Indeed, some estimates suggest that rising bond yields (and declining prices) has accounted for over half of the decline in EM FX reserves.
Intervening in the foreign exchange market by selling down reserves can help to avoid the kind of knee-jerk moves that tend to unsettle confidence in a country’s currency.
And having a large pot of reserves allows central banks to intervene for longer and more aggressively.
However, while selling down reserves can help to smooth exchange rate adjustments, the policy rarely changes the direction of travel altogether.
FX reserves are not a bottomless pit, meaning that while most EMs have plenty of assets to avoid an old fashioned balance of payments crisis, at some point direct intervention in currency markets becomes unsustainable if reserves become insufficient to cover external obligations.

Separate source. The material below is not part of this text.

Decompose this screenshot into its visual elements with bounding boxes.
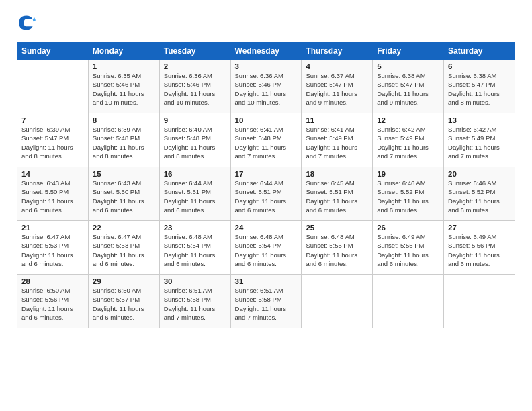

Accordingly, further capital outflows and pressure on currencies is likely to force EM central banks to look for alternative ways to support their currencies and prevent financial market dislocation that would hurt the domestic economy.
Policymakers likely to consider three courses of action
Forex swap lines
The first is to secure foreign exchange swap lines. These have historically been set up with the International Monetary Fund (IMF), and several EMs such as Mexico have had arrangements such as flexible credit lines in place for some time. This allows the central bank to top up reserves if needed during times of stress.
The Federal Reserve has also become more proactive in setting up swap lines with EMs during the pandemic era to avoid stress in the US Treasury market given that a fire sale of reserve assets puts upward pressure on yields.
There have been rumours that South Korea has sought to access a new swap line and others with large holdings of treasuries could make arrangements.
Such swap lines can boost confidence in the convertibility of a country’s currency, although in isolation are unlikely to prevent further currency depreciation.
A second option for EM central banks looking for a more immediate way to arrest currency depreciation is to deliver additional interest rate hikes. The hope is that by making investing in the local currency more attractive, capital outflows will ease and some inflows will return.
The National Bank of Hungary (NBH) blinked last week when it announced a raft of measures to support the Hungarian forint, including large increases in some of its interest rates. While the NBH did not raise its official policy rates, it did aggressively hike other rates with the apparent aim of draining local liquidity, in the process driving up market interest rates.
In many respects, Hungary was an obvious candidate for ’emergency’ rate hikes.
It has relatively low FX reserves, and a fragile balance of payments position where its current account deficit is funded by short-term capital inflows. Additionally, market pricing of rates is dovish, which on a forward-looking basis is expected to remain low in real terms.
According to this approach, several other EM central banks – largely in other parts of Central Eastern Europe and Asia – may need to deliver significant interest rate hikes. These are required in addition to those already priced into the market. These markets warrant an underweight in local fixed income.
The third option for EM central banks under severe pressure would be to impose capital controls.
The ‘impossible trinity’ says that countries cannot have all three of a fixed (or managed) exchange rate, sovereign monetary policy and free movement of capital.
On this basis, if central banks are unwilling to aggressively raise interest rates – or even seek to loosen policy owing to weak domestic activity – capital controls could come onto the agenda.
Some EMs already have capital controls in place for this exact reason, notably China and others such as Turkey could follow suit in the event of more severe outflows.
Capital controls are no longer taboo and the IMF now believes they are warranted in some cases.
However, this is the last resort for EM central banks given the long-term damage caused to credibility and are unlikely to be used widely.
David Rees is senior emerging markets economist at Schroders.